Connecting OpenTelemetry Traces to Prometheus
Convert operation traces into aggregated metrics for a broader view of your graph's performance
Operation traces provide insight into performance issues that are occurring at various execution points in your graph. However, individual traces don't provide a view of your graph's broader performance.
Helpfully, you can convert your operation traces into aggregated metrics without requiring manual instrumentation. To accomplish this, we'll use spanmetricsprocessor
in an OpenTelemetry Collector instance to automatically generate metrics from our existing trace spans.

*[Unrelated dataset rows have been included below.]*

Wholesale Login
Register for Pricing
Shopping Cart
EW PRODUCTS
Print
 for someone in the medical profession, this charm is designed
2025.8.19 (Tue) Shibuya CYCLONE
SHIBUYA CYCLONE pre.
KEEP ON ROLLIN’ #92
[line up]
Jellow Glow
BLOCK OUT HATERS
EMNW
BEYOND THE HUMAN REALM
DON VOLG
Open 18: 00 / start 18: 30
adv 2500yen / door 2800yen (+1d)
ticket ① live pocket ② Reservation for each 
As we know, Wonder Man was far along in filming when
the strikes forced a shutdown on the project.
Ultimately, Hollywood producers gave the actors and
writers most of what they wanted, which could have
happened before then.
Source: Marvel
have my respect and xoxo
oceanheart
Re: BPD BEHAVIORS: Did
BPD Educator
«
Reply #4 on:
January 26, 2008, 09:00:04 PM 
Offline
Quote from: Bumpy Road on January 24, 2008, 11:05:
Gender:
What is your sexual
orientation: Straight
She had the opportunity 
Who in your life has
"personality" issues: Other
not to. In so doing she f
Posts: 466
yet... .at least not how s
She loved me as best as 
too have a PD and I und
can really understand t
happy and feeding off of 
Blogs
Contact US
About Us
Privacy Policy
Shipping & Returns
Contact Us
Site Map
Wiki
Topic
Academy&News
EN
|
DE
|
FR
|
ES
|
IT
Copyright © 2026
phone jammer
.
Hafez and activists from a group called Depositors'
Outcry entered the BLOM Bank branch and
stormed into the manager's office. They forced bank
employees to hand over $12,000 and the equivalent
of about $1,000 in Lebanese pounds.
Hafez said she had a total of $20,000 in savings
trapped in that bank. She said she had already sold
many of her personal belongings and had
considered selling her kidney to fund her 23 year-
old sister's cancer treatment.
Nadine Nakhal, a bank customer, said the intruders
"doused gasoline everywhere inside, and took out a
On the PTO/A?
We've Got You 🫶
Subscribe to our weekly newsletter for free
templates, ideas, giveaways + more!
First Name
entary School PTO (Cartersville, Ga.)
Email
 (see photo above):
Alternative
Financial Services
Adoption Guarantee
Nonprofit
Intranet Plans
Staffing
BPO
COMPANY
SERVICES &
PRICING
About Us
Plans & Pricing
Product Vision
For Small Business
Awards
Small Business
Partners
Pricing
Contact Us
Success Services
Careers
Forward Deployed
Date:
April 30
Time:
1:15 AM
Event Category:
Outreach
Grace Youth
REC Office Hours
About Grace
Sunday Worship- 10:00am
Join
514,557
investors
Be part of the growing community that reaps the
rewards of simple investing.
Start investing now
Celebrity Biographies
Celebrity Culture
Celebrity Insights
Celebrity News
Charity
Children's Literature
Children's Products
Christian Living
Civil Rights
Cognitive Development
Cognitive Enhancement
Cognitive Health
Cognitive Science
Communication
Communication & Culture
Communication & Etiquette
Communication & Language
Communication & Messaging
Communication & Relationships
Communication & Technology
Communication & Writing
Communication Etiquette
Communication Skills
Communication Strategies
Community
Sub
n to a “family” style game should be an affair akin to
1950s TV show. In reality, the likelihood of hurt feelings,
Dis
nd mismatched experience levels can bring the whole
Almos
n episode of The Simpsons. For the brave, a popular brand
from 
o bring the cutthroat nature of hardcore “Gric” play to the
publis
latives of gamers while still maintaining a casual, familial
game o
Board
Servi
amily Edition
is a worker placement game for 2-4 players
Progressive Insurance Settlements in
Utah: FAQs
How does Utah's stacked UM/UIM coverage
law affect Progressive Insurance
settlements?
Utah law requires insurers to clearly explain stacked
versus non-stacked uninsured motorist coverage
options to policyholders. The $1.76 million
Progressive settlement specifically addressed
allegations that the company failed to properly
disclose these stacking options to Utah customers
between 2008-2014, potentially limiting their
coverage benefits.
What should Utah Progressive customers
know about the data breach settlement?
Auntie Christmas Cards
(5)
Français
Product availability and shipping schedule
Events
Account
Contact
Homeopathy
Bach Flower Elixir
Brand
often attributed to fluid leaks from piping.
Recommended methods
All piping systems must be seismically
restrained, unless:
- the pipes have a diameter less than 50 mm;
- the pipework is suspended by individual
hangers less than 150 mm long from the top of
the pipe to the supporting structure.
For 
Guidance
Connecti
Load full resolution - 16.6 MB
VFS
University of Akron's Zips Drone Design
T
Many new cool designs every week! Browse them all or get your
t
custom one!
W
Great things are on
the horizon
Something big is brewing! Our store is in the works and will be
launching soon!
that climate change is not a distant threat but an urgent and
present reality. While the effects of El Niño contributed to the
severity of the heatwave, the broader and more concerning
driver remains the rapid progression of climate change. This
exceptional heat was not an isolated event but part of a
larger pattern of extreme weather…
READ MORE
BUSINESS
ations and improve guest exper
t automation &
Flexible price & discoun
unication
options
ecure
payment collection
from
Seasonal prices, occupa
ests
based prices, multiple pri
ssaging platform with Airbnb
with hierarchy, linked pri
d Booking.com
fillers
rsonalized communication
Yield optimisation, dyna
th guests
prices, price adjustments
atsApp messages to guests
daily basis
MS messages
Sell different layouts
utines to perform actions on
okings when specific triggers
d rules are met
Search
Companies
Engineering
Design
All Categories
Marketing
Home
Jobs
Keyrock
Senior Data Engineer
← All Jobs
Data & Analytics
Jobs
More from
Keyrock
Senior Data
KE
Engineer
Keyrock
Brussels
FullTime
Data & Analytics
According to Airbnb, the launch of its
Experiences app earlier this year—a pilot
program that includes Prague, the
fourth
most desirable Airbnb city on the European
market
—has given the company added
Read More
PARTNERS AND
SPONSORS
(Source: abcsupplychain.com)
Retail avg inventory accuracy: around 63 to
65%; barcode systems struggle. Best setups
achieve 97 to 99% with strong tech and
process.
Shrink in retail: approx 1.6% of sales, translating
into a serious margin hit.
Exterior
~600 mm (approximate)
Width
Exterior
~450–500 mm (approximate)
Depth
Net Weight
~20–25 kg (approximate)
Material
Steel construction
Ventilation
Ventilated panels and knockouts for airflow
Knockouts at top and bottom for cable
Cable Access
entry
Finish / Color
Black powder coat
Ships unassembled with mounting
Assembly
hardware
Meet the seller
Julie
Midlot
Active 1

OpenTelemetry Collector configuration
OpenTelemetry provides two different repositories for their OpenTelemetry Collector:
The core library
These repositories are similar in scope, but the contributor library includes extended features that aren't suitable for the core library. To derive performance metrics from our existing spans, we'll use the contributor library to take advantage of the spanmetricsprocessor
via the associated Docker image.
When your OpenTelemetry Collector is ready to run, you can start configuring it with this barebones example:
1receivers:
2 otlp:
3 protocols:
4 grpc:
5 http:
6 cors:
7 allowed_origins:
8 - http://*
9 - https://*
10 otlp/spanmetrics:
11 protocols:
12 grpc:
13 endpoint: 0.0.0.0:12346
14
15exporters:
16 prometheus:
17 endpoint: '0.0.0.0:9464'
18
19processors:
20 batch:
21 spanmetrics:
22 metrics_exporter: prometheus
23
24service:
25 pipelines:
26 traces:
27 receivers: [otlp]
28 processors: [spanmetrics, batch]
29 metrics:
30 receivers: [otlp/spanmetrics]
31 exporters: [prometheus]
32 processors: [batch]
Apollo Server setup
Add the OTLP Exporter (@opentelemetry/exporter-trace-otlp-http
Node package) following the same instructions as shown in the documentation for Apollo Server and OpenTelemetry.
GraphOS Router setup
To send traces from the GraphOS Router to OpenTelemetry Collector, see this article.
Prometheus setup
Lastly, we need to add the OpenTelemetry Collector as a target within Prometheus. It'll use the standard port for Prometheus metrics (9464
).
That's it- you should have access to span metrics using the same operation name!
Example queries
Here are a few sample queries to help explore the data structure being reported:
P95 by service:
histogram_quantile(.95, sum(rate(latency_bucket[5m])) by (le, service_name))
Average latency by service and operation (for example
router
/graphql.validate
):sum by (operation, service_name)(rate(latency_sum{}[1m])) / sum by (operation, service_name)(rate(latency_count{}[1m]))
RPM by service:
sum(rate(calls_total{operation="HTTP POST"}[1m])) by (service_name)
Full demo
To see this in action, check out the Supergraph Demo
repository using the OpenTelemetry-Collector-specific Docker Compose image.